Numeric data or audio/video are most efficiently transmitted as bytes.

Other representations such as JSON or base64 encoding loose precision, add significant parsing overhead and increase message sizes (e.g. ~33% increase for base64 encoding).

Chains extends the JSON-centred pydantic ecosystem with two ways how you can include binary data: numpy array support and raw bytes.

Numpy ndarray support

Once you have your data represented as a numpy array, you can easily (and often without copying) convert it to torch, tensorflow or other common numeric library’s objects.

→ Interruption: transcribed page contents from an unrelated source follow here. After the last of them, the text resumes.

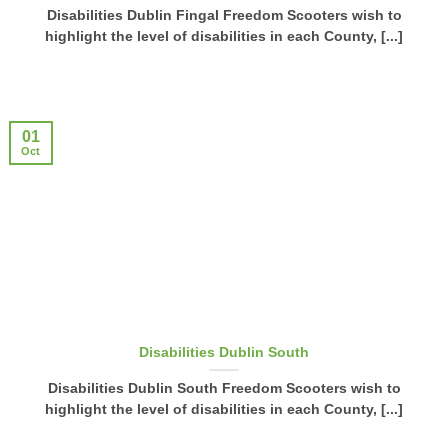
Disabilities Dublin Fingal Freedom Scooters wish to
highlight the level of disabilities in each County, [...]
01
Oct
Disabilities Dublin South
Disabilities Dublin South Freedom Scooters wish to
highlight the level of disabilities in each County, [...]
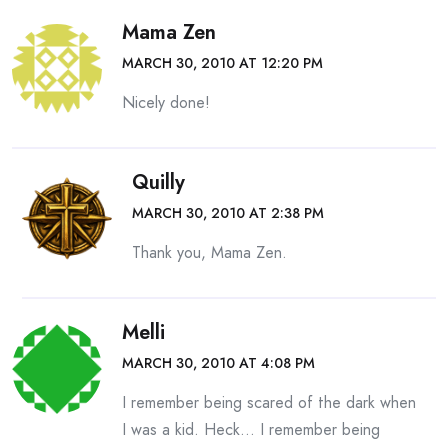
Mama Zen
MARCH 30, 2010 AT 12:20 PM
Nicely done!
Quilly
MARCH 30, 2010 AT 2:38 PM
Thank you, Mama Zen.
Melli
MARCH 30, 2010 AT 4:08 PM
I remember being scared of the dark when
I was a kid. Heck… I remember being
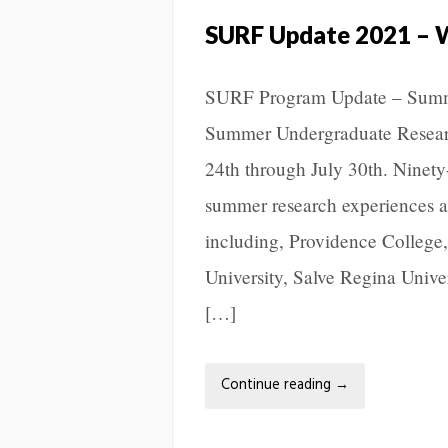
SURF Update 2021 – 
SURF Program Update – Summ
Summer Undergraduate Resear
24th through July 30th. Ninety
summer research experiences at 
including, Providence College
University, Salve Regina Univer
[…]
Continue reading
→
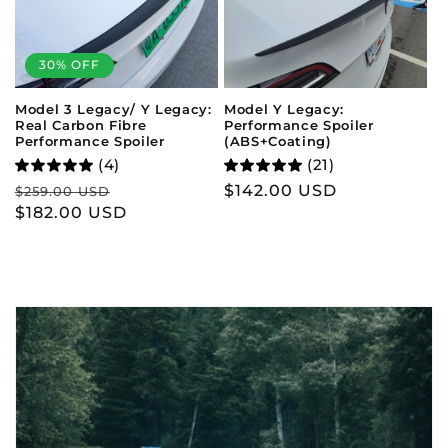
30% OFF
Model Y Legacy:
Model 3 Legacy/ Y Legacy:
Performance Spoiler
Real Carbon Fibre
(ABS+Coating)
Performance Spoiler
(21)
(4)
Regular
$142.00 USD
Regular
Sale
$259.00 USD
price
price
$182.00 USD
price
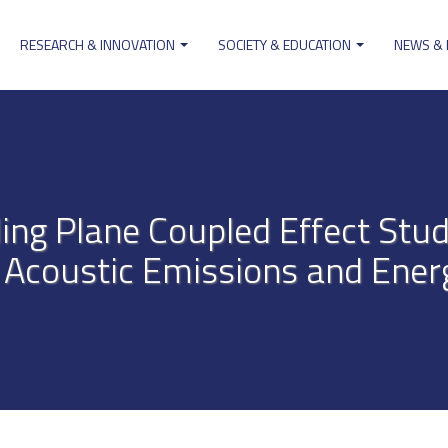
RESEARCH & INNOVATION
SOCIETY & EDUCATION
NEWS &
ion
ng Plane Coupled Effect Stud
 Acoustic Emissions and Energ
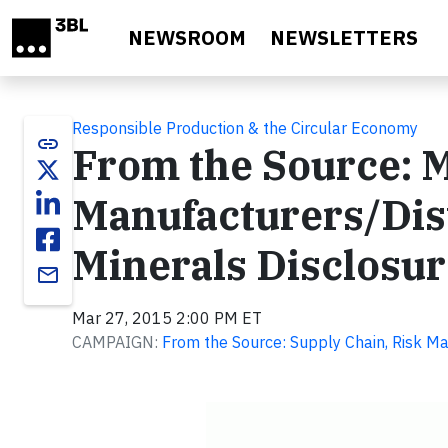
Skip to main content
NEWSROOM
NEWSLETTERS
Responsible Production & the Circular Economy
link
From the Source: 
Manufacturers/Dist
Minerals Disclosu
email
Mar 27, 2015 2:00 PM ET
CAMPAIGN:
From the Source: Supply Chain, Risk M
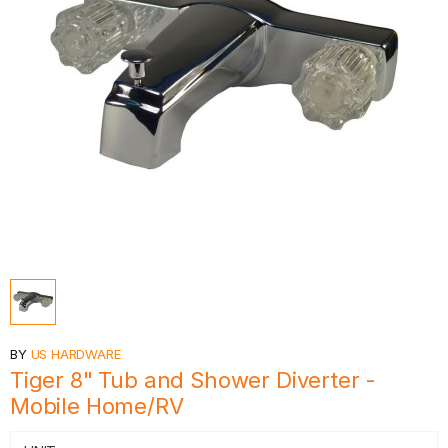
BY
US HARDWARE
Tiger 8" Tub and Shower Diverter -
Mobile Home/RV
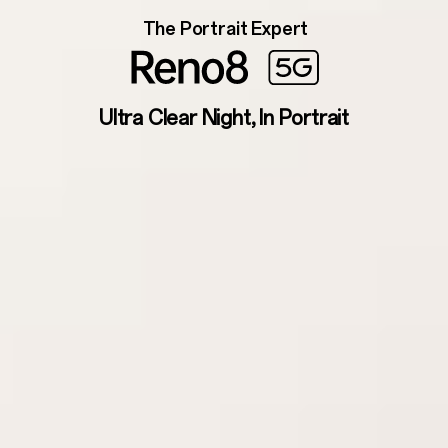
The Portrait Expert
Ultra Clear Night, In Portrait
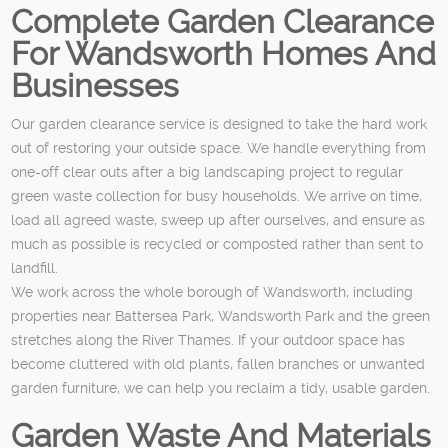
Complete Garden Clearance
For Wandsworth Homes And
Businesses
Our garden clearance service is designed to take the hard work
out of restoring your outside space. We handle everything from
one-off clear outs after a big landscaping project to regular
green waste collection for busy households. We arrive on time,
load all agreed waste, sweep up after ourselves, and ensure as
much as possible is recycled or composted rather than sent to
landfill.
We work across the whole borough of Wandsworth, including
properties near Battersea Park, Wandsworth Park and the green
stretches along the River Thames. If your outdoor space has
become cluttered with old plants, fallen branches or unwanted
garden furniture, we can help you reclaim a tidy, usable garden.
Garden Waste And Materials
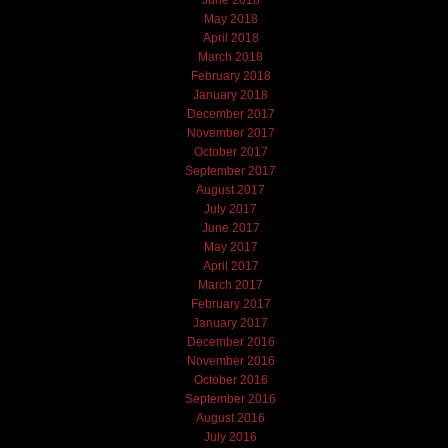
June 2018
May 2018
April 2018
March 2018
February 2018
January 2018
December 2017
November 2017
October 2017
September 2017
August 2017
July 2017
June 2017
May 2017
April 2017
March 2017
February 2017
January 2017
December 2016
November 2016
October 2016
September 2016
August 2016
July 2016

To include numpy arrays in a pydantic model, chains has a special field type implementation NumpyArrayField. For example:

import numpy as np
import pydantic

from truss_chains import pydantic_numpy


class DataModel(pydantic.BaseModel):
    some_numbers: pydantic_numpy.NumpyArrayField
    other_field: str
    ...


numbers = np.random.random((3, 2))
data = DataModel(some_numbers=numbers, other_field="Example")
print(data)
# some_numbers=NumpyArrayField(shape=(3, 2), dtype=float64, data=[
#   [0.39595027 0.23837526]
#   [0.56714894 0.61244946]
#   [0.45821942 0.42464844]])
# other_field='Example'

NumpyArrayField is a wrapper around the actual numpy array. Inside your python code, you can work with its array attribute:

data.some_numbers.array += 10
# some_numbers=NumpyArrayField(shape=(3, 2), dtype=float64, data=[
#   [10.39595027 10.23837526]
#   [10.56714894 10.61244946]
#   [10.45821942 10.42464844]])
# other_field='Example'

The interesting part is, how it serializes when making communicating between Chainlets or with a client. It can work in two modes: JSON and binary.

Binary

As an JSON alternative that supports byte data, Chains uses msgpack (with msgpack_numpy) to serialize the dict representation.

For Chainlet-Chainlet RPCs this is done automatically for you by enabling binary mode of the dependency Chainlets, see all options:

import truss_chains as chains


class Worker(chains.ChainletBase):
    async def run_remote(self, data: DataModel) -> DataModel:
        data.some_numbers.array += 10
        return data


class Consumer(chains.ChainletBase):

    def __init__(self, worker=chains.depends(Worker, use_binary=True)):
        self._worker = worker

    async def run_remote(self):
        numbers = np.random.random((3, 2))
        data = DataModel(some_numbers=numbers, other_field="Example")
        result = await self._worker.run_remote(data)

Now the data is transmitted in a fast and compact way between Chainlets which often gives performance increases.

Binary client

If you want to send such data as input to a chain or parse binary output from a chain, you have to add the msgpack serialization client-side:

import requests
import msgpack
import msgpack_numpy

msgpack_numpy.patch()  # Register hook for numpy.

# Dump to "python" dict and then to binary.
data_dict = data.model_dump(mode="python")
data_bytes = msgpack.dumps(data_dict)

# Set binary content type in request header.
headers = {
    "Content-Type": "application/octet-stream", "Authorization": ...
}

response = requests.post(url, data=data_bytes, headers=headers)
response_dict = msgpack.loads(response.content)
response_model = ResponseModel.model_validate(response_dict)

The steps of dumping from a pydantic model and validating the response dict into a pydantic model can be skipped, if you prefer working with raw dicts on the client.

The implementation of NumpyArrayField only needs pydantic, no other Chains dependencies. So you can take that implementation code in isolation and integrated it in your client code.

Some version combinations of msgpack and msgpack_numpy give errors, we know that msgpack = ">=1.0.2" and msgpack-numpy = ">=0.4.8" work.

JSON

The JSON-schema to represent the array is a dict of shape (tuple[int]), dtype (str), data_b64 (str). E.g.

print(data.model_dump_json())
'{"some_numbers":{"shape":[3,2],"dtype":"float64", "data_b64":"30d4/rnKJEAsvm...'

The base64 data corresponds to np.ndarray.tobytes().

To get back to the array from the JSON string, use the model’s model_validate_json method.

As discussed in the beginning, this schema is not performant for numeric data and only offered as a compatibility layer (JSON does not allow bytes) - generally prefer the binary format.

Simple bytes fields

It is possible to add a bytes field to a pydantic model used in a chain, or as a plain argument to run_remote. This can be useful to include non-numpy data formats such as images or audio/video snippets.

In this case, the “normal” JSON representation does not work and all involved requests or Chainlet-Chainlet-invocations must use binary mode.

The same steps as for arrays above apply: construct dicts with bytes values and keys corresponding to the run_remote argument names or the field names in the pydantic model. Then use msgpack to serialize and deserialize those dicts.

Don’t forget to add Content-type headers and that response.json() will not work.